Use these interactive nodes for debugging and then launch your batch jobs, once you are sure that it will work. The current `queue_cc.py` script expects your jobs to be located at `jobs/todo/`. So in fact, you can simply emulate what will happen with your batch job by running
```
./jobs/todo/.sh
```

## Launching scripts
Once you are sure that your script runs, run `queue_cc.py` **IN YOUR VIRTUAL ENVIRONMENT** to queue your jobs as batch jobs. Note that your current `shell` environment will get carried on to your batch jobs. So you want to be in the virtual environment that you want your jobs to run in.

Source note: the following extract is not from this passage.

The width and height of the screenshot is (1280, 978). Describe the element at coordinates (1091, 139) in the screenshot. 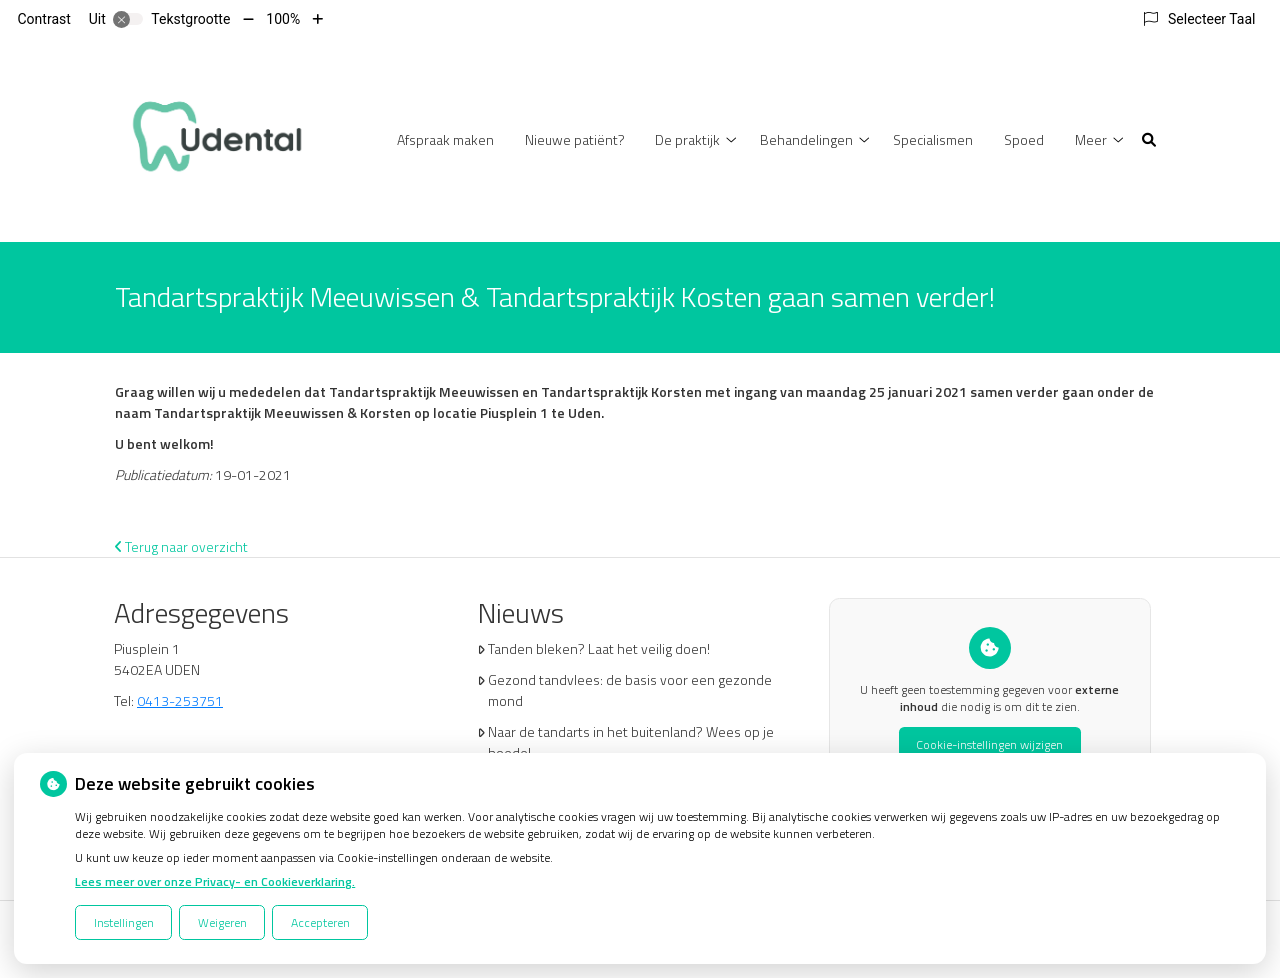 I see `Meer` at that location.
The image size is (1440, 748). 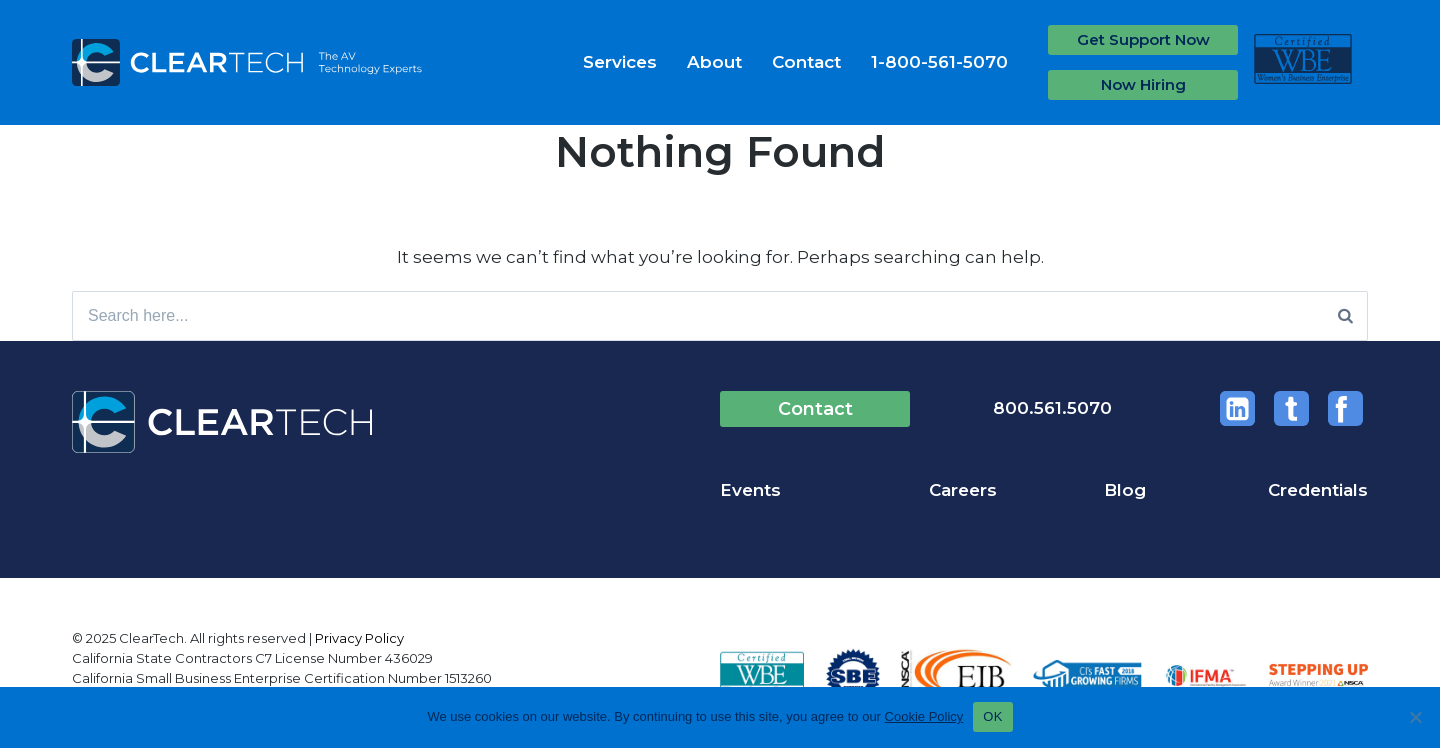 What do you see at coordinates (1143, 39) in the screenshot?
I see `Get Support Now` at bounding box center [1143, 39].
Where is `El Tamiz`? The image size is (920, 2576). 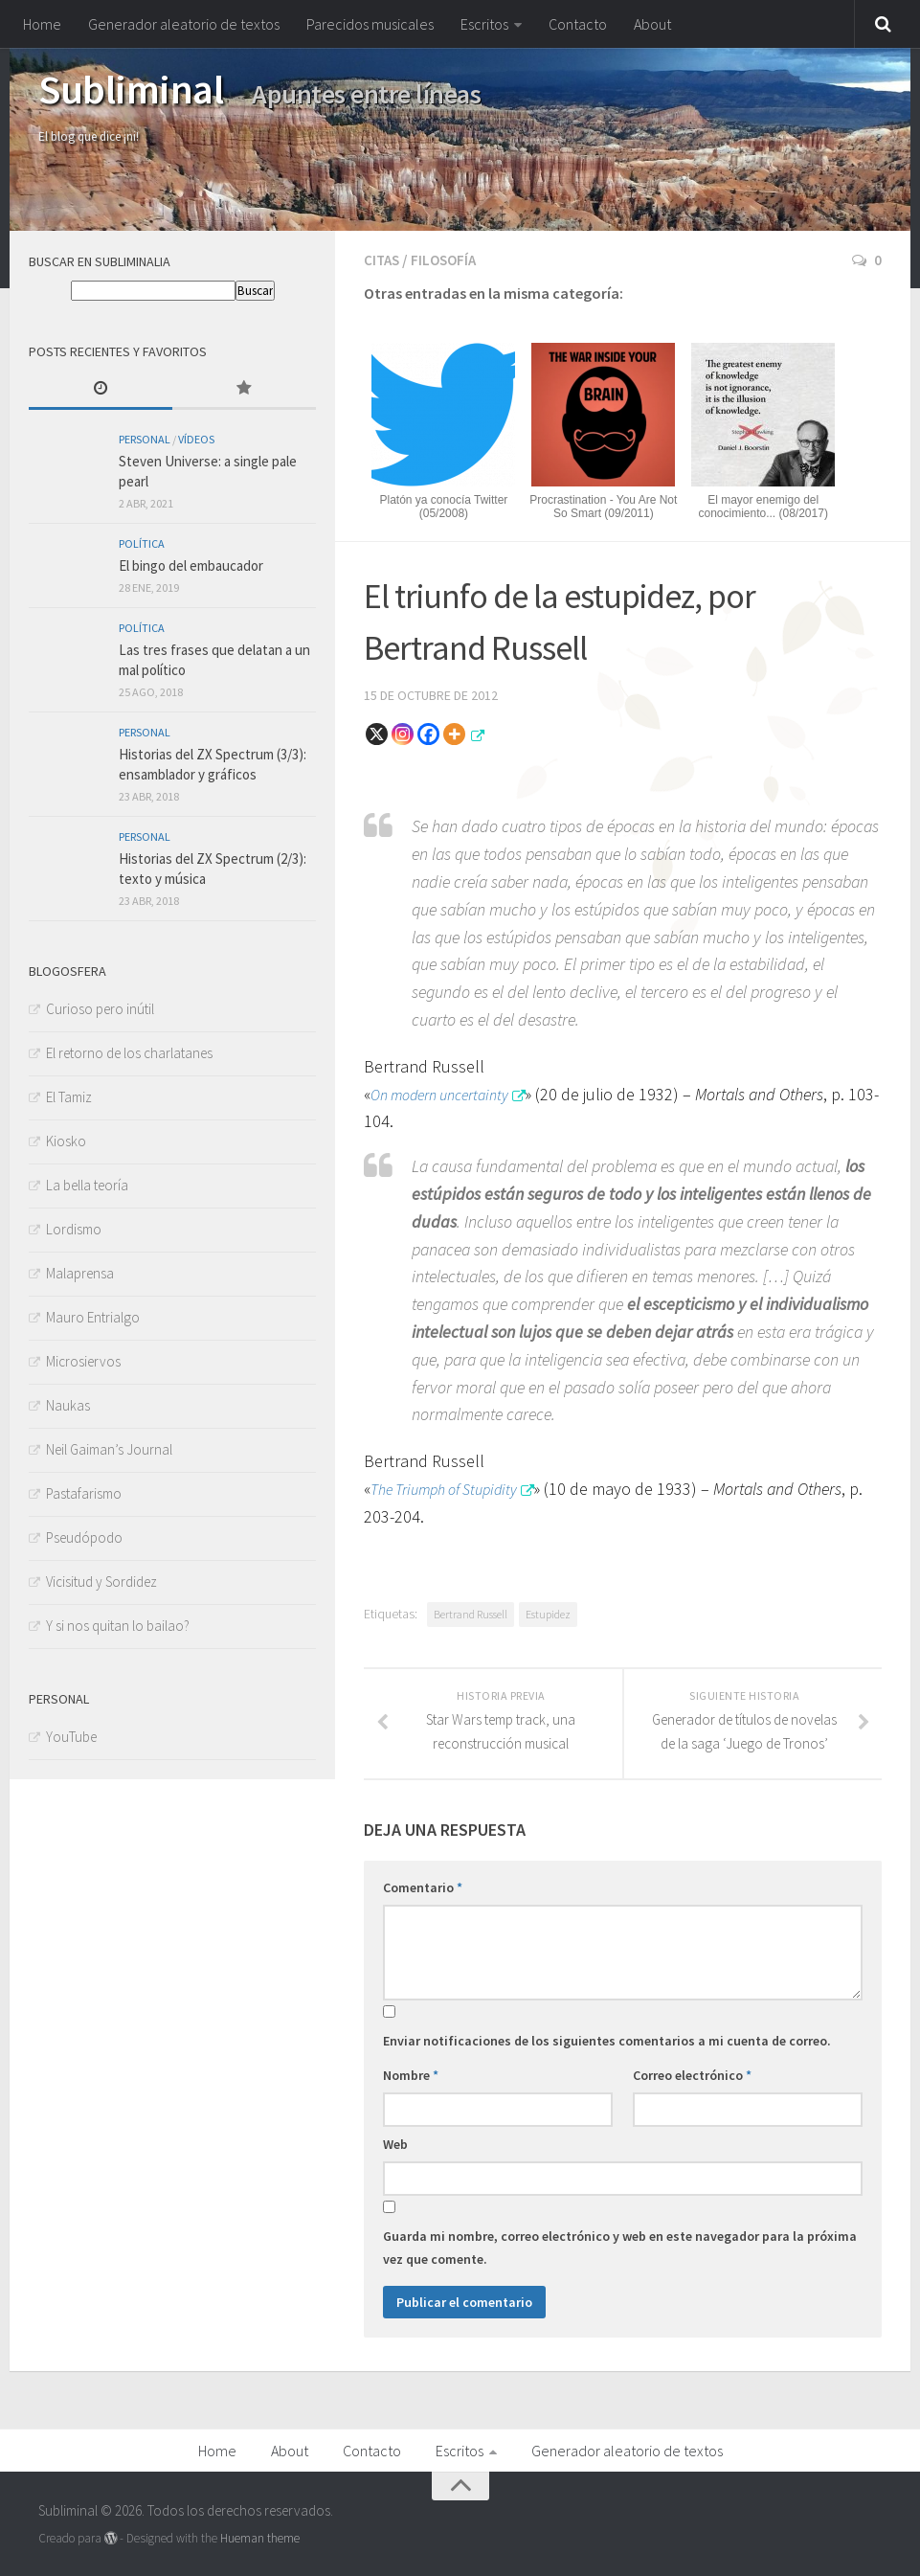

## Monitoring the job queue
Once your jobs is in the queue, you can type
```
squeue -u
```
to see how it's doing. **BE PREPARED TO WAIT**. Your jobs will be in the queue for possibly many days before it runs. If it's there for more than 5 days, contact me. However, the scheduling policy prefers 3 hour jobs, as they can fit between long hour jobs. Since we will be using TF, saving and restoring is trivial. Do make your jobs save roughly 15 minutes, so that your job **dies** on three hour time limit, and restarts using dependencies. The `queue_cc.py` actually will take care of that for you. To make it even more efficient, a good way for you is that whenever you save your model, monitor the time you have left (roughly) and quit your training when you don't think the next save interval cannot fit in the 3 hour limit. This way, you can maximize the turn-around in the cluster. [Here's more info on the job scheduling policy](https://docs.computecanada.ca/wiki/Job_scheduling_policies)

### Switching back and forth between Cedar and Graham

Cedar and Graham do not share queues. They are independent. In fact, you can possibly code so that the two clusters are identical in their setup and bounce back between your clusters. The job scheduling is based on priority, and this is set according to your latest two week window. So if you were not running on one cluster, in fact, your priority on that cluster is probably quite good. So it is worth bouncing back and forth. However, this is per CCDB account. So you might want to check who else is running on your advisor's account by doing
```
squeue -A def-kyi_gpu
```
Here, `def-kyi_gpu` is my CCDB account for the gpu machines. Your advisor's account would be different.

## Monitoring your job outputs
Be aware that your shell outputs will be forwarded in `jobs/output/` but they **are not guaranteed to be up-to-date**. The outputs there are not very trustworthy. You probably want to look at TensorBoard outputs, which will be up to date. **AGAIN DO NOT RUN TENSORBOARD IN LOGIN NODES**.